While B.C. has started down the path to developing a hydrogen economy with opening of a dedicated agency and strategy, observers agree that other global economies are further along the road.
Germany, China, South Korea, Japan and the Netherlands have started moving towards the clean fuel’s widespread use through policies encouraging the adoption of fuel-cell buses, hydrail and cars and the installation of fuelling infrastructure and cleaner hydrogen production.
What can Canadian policy makers take away from these experiences?
Holger Busche, scientific adviser in parliament of Germany’s state of Schleswig-Holstein, is among the top experts in this field.

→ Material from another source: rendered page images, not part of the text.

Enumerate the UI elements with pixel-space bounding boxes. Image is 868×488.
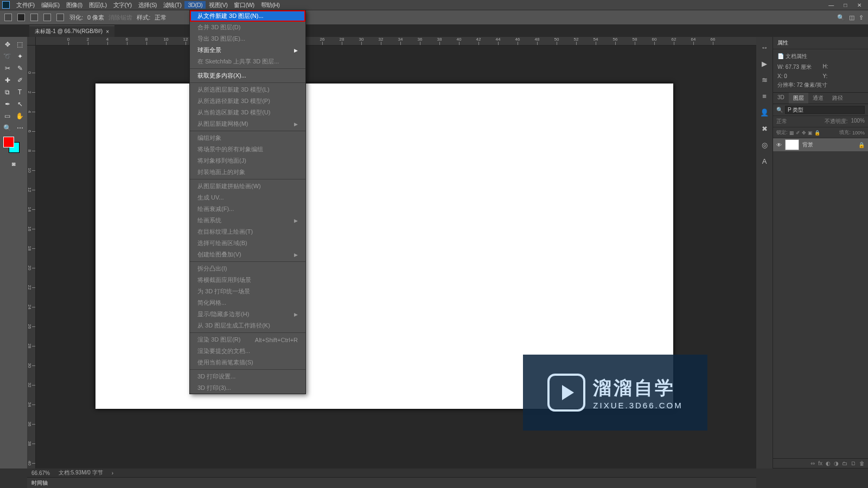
- menu-layer[interactable]: 图层(L): [86, 1, 110, 10]
- document-info[interactable]: 文档:5.93M/0 字节: [59, 469, 103, 477]
- hand-tool[interactable]: ✋: [14, 111, 26, 121]
- layer-mask-icon[interactable]: ◐: [826, 460, 831, 466]
- lock-position-icon[interactable]: ✐: [796, 130, 800, 136]
- selection-add-icon[interactable]: [30, 14, 38, 21]
- menu-help[interactable]: 帮助(H): [258, 1, 283, 10]
- blend-mode[interactable]: 正常: [776, 118, 821, 125]
- artboard-tool[interactable]: ⬚: [14, 39, 26, 50]
- fill-value[interactable]: 100%: [852, 130, 865, 136]
- style-value[interactable]: 正常: [155, 14, 167, 22]
- layer-filter-icon[interactable]: 🔍: [776, 107, 783, 113]
- type-tool[interactable]: T: [14, 87, 26, 98]
- layer-name[interactable]: 背景: [802, 141, 813, 149]
- zoom-tool[interactable]: 🔍: [1, 123, 14, 133]
- move-tool[interactable]: ✥: [1, 39, 14, 50]
- menu-item: 使用当前画笔素描(S): [190, 357, 305, 368]
- selection-new-icon[interactable]: [17, 14, 25, 21]
- tool-preset-icon[interactable]: [4, 14, 12, 21]
- eyedropper-tool[interactable]: ✎: [14, 63, 26, 74]
- watermark-url: ZIXUE.3D66.COM: [593, 401, 682, 410]
- selection-subtract-icon[interactable]: [43, 14, 51, 21]
- libraries-icon[interactable]: ◎: [758, 139, 770, 151]
- pen-tool[interactable]: ✒: [1, 99, 14, 110]
- window-minimize-icon[interactable]: —: [825, 1, 838, 9]
- delete-layer-icon[interactable]: 🗑: [859, 460, 865, 466]
- new-layer-icon[interactable]: 🗋: [851, 460, 856, 466]
- menu-item: 从 3D 图层生成工作路径(K): [190, 320, 305, 331]
- tab-close-icon[interactable]: ×: [106, 29, 109, 35]
- brush-panel-icon[interactable]: ≋: [758, 74, 770, 86]
- menu-item[interactable]: 从文件新建 3D 图层(N)...: [190, 10, 305, 22]
- adjustment-layer-icon[interactable]: ◑: [834, 460, 839, 466]
- quick-select-tool[interactable]: ✦: [14, 51, 26, 62]
- menu-item: 合并 3D 图层(D): [190, 22, 305, 33]
- menu-file[interactable]: 文件(F): [13, 1, 38, 10]
- link-layers-icon[interactable]: ⇔: [810, 460, 815, 466]
- window-close-icon[interactable]: ✕: [853, 1, 866, 9]
- history-icon[interactable]: ↔: [758, 41, 770, 53]
- prop-width[interactable]: 67.73 厘米: [786, 64, 812, 70]
- paragraph-icon[interactable]: A: [758, 155, 770, 167]
- lasso-tool[interactable]: ➰: [1, 51, 14, 62]
- healing-tool[interactable]: ✚: [1, 75, 14, 86]
- panel-tab-paths[interactable]: 路径: [828, 93, 847, 104]
- panel-tab-channels[interactable]: 通道: [808, 93, 828, 104]
- status-arrow-icon[interactable]: ›: [112, 470, 113, 476]
- document-tab-title: 未标题-1 @ 66.7%(RGB/8#): [35, 28, 103, 35]
- document-tab[interactable]: 未标题-1 @ 66.7%(RGB/8#) ×: [29, 25, 114, 37]
- lock-pixels-icon[interactable]: ▦: [789, 130, 794, 136]
- layer-visibility-icon[interactable]: 👁: [776, 142, 782, 148]
- foreground-swatch[interactable]: [3, 137, 14, 147]
- lock-lock-icon[interactable]: 🔒: [814, 130, 820, 136]
- zoom-level[interactable]: 66.67%: [31, 470, 50, 476]
- edit-toolbar[interactable]: ⋯: [14, 123, 26, 133]
- layer-fx-icon[interactable]: fx: [818, 460, 822, 466]
- menu-item[interactable]: 球面全景▶: [190, 44, 305, 56]
- share-icon[interactable]: ⇪: [859, 14, 864, 21]
- opacity-value[interactable]: 100%: [851, 118, 865, 125]
- prop-resolution: 分辨率: 72 像素/英寸: [777, 81, 864, 89]
- prop-x[interactable]: 0: [784, 73, 787, 79]
- menu-type[interactable]: 文字(Y): [110, 1, 135, 10]
- layer-filter-input[interactable]: [785, 106, 865, 114]
- menu-item: 3D 打印(3)...: [190, 382, 305, 394]
- menu-image[interactable]: 图像(I): [63, 1, 86, 10]
- layer-row[interactable]: 👁 背景 🔒: [773, 138, 868, 151]
- panel-tab-3d[interactable]: 3D: [773, 93, 789, 104]
- menu-filter[interactable]: 滤镜(T): [160, 1, 185, 10]
- character-icon[interactable]: 👤: [758, 106, 770, 118]
- menu-view[interactable]: 视图(V): [206, 1, 231, 10]
- layer-thumbnail[interactable]: [785, 139, 799, 150]
- vertical-ruler[interactable]: 024681012141618202224262830323436384042: [27, 46, 36, 468]
- menu-3d[interactable]: 3D(D): [184, 1, 206, 9]
- window-restore-icon[interactable]: □: [839, 1, 852, 9]
- path-select-tool[interactable]: ↖: [14, 99, 26, 110]
- shape-tool[interactable]: ▭: [1, 111, 14, 121]
- search-icon[interactable]: 🔍: [837, 14, 845, 21]
- actions-icon[interactable]: ▶: [758, 57, 770, 69]
- feather-value[interactable]: 0 像素: [87, 14, 104, 22]
- menu-window[interactable]: 窗口(W): [231, 1, 257, 10]
- horizontal-ruler[interactable]: 0246810121416182022242628303234363840424…: [36, 37, 756, 46]
- toolbox: ✥⬚ ➰✦ ✂✎ ✚✐ ⧉T ✒↖ ▭✋ 🔍⋯ ◙: [0, 37, 27, 468]
- selection-intersect-icon[interactable]: [56, 14, 64, 21]
- clone-panel-icon[interactable]: ≡: [758, 90, 770, 102]
- layer-group-icon[interactable]: 🗀: [842, 460, 847, 466]
- panel-tab-layers[interactable]: 图层: [789, 93, 808, 104]
- ruler-origin[interactable]: [27, 37, 36, 46]
- clone-tool[interactable]: ⧉: [1, 87, 14, 98]
- timeline-panel[interactable]: 时间轴: [27, 477, 756, 488]
- color-swatches[interactable]: [1, 137, 26, 158]
- 3d-icon[interactable]: ✖: [758, 123, 770, 134]
- lock-artboard-icon[interactable]: ▣: [808, 130, 813, 136]
- brush-tool[interactable]: ✐: [14, 75, 26, 86]
- menu-edit[interactable]: 编辑(E): [38, 1, 63, 10]
- workspace-icon[interactable]: ◫: [849, 14, 854, 21]
- menu-select[interactable]: 选择(S): [135, 1, 160, 10]
- menubar: 文件(F) 编辑(E) 图像(I) 图层(L) 文字(Y) 选择(S) 滤镜(T…: [0, 0, 868, 10]
- properties-tab[interactable]: 属性: [773, 37, 868, 49]
- quick-mask-icon[interactable]: ◙: [1, 160, 26, 169]
- lock-all-icon[interactable]: ✥: [802, 130, 806, 136]
- crop-tool[interactable]: ✂: [1, 63, 14, 74]
- menu-item[interactable]: 获取更多内容(X)...: [190, 70, 305, 81]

He said jurisdictions like B.C. should look for models of hydrogen production, distribution and use that apply specifically to the province, not one-size-fits-all models from elsewhere.
“You always need some kind of a business case,” Busche said. “You can start at the beginning with some funding of governments or private foundations or whatever. But at the end of the day, you need some kind of business case that calculates [how the system works] on its own.”
In Germany’s case, officials accept that because most freight rail systems in Europe have already been electrified (60 per cent in Germany and 100 per cent in places like Switzerland), hydrogen use in train transport of cargo isn’t the fit.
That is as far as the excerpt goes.